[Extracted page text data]
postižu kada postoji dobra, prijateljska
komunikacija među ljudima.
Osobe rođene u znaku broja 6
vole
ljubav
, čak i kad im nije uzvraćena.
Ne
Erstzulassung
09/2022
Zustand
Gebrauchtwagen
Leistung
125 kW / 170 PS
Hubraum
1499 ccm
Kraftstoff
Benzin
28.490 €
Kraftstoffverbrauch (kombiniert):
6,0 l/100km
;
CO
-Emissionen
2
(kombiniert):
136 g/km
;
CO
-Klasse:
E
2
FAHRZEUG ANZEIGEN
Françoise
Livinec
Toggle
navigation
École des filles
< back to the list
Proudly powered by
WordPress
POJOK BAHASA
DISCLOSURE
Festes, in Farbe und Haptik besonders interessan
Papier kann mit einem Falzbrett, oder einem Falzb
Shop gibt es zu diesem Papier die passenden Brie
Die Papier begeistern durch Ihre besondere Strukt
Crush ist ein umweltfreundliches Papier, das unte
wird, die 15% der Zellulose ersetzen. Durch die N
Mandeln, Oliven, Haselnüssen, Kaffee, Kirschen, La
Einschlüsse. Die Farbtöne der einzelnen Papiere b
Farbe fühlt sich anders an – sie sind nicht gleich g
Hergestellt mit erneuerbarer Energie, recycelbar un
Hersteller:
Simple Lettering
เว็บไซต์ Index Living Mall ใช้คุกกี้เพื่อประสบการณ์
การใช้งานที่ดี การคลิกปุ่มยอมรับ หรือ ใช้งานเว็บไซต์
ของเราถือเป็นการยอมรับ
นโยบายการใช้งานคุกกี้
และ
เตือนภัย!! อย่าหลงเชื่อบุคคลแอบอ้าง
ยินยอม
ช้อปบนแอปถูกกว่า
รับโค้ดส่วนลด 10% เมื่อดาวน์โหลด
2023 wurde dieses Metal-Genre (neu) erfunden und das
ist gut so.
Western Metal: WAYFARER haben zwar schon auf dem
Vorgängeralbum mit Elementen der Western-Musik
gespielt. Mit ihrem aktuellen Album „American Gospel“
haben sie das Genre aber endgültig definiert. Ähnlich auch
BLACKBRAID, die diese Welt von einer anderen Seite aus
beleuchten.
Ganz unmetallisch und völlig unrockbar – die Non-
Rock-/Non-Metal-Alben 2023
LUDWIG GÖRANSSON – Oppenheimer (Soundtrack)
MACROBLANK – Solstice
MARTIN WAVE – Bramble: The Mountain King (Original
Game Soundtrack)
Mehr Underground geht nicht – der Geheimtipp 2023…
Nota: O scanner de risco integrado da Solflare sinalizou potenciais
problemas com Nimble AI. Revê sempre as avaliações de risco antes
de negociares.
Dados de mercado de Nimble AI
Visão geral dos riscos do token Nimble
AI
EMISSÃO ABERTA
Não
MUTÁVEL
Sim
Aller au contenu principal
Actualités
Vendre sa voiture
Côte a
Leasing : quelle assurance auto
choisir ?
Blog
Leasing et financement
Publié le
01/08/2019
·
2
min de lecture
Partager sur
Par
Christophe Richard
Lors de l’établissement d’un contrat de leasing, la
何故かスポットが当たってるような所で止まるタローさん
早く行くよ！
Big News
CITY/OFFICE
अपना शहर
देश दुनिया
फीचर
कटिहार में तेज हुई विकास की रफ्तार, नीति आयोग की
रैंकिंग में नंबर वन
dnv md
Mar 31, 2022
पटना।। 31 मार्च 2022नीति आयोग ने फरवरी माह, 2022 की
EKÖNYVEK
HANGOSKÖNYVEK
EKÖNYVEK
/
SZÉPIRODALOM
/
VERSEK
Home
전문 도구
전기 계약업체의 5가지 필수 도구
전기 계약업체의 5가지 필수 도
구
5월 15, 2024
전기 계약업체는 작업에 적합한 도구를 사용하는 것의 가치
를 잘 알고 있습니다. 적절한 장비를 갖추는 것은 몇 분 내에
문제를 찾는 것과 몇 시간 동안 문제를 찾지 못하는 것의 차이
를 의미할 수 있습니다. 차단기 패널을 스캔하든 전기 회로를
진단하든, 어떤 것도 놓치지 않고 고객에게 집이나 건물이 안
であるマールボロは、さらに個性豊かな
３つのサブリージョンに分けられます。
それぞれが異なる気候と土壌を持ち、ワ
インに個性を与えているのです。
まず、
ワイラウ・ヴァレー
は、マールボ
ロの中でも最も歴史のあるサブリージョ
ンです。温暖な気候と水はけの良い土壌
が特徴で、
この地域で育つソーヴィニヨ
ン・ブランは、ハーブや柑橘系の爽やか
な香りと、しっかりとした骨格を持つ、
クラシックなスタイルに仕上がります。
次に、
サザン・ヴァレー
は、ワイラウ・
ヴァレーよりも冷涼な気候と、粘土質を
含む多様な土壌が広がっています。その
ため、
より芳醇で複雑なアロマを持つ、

#### Task
Beginning at the line above that contains "< back to the list", return each line exactly through the line that contains "เตือนภัย!! อย่าหลงเชื่อบุคคลแอบอ้าง", and no others.

#### Answer to the exercise
< back to the list
Proudly powered by
WordPress
POJOK BAHASA
DISCLOSURE
Festes, in Farbe und Haptik besonders interessan
Papier kann mit einem Falzbrett, oder einem Falzb
Shop gibt es zu diesem Papier die passenden Brie
Die Papier begeistern durch Ihre besondere Strukt
Crush ist ein umweltfreundliches Papier, das unte
wird, die 15% der Zellulose ersetzen. Durch die N
Mandeln, Oliven, Haselnüssen, Kaffee, Kirschen, La
Einschlüsse. Die Farbtöne der einzelnen Papiere b
Farbe fühlt sich anders an – sie sind nicht gleich g
Hergestellt mit erneuerbarer Energie, recycelbar un
Hersteller:
Simple Lettering
เว็บไซต์ Index Living Mall ใช้คุกกี้เพื่อประสบการณ์
การใช้งานที่ดี การคลิกปุ่มยอมรับ หรือ ใช้งานเว็บไซต์
ของเราถือเป็นการยอมรับ
นโยบายการใช้งานคุกกี้
และ
เตือนภัย!! อย่าหลงเชื่อบุคคลแอบอ้าง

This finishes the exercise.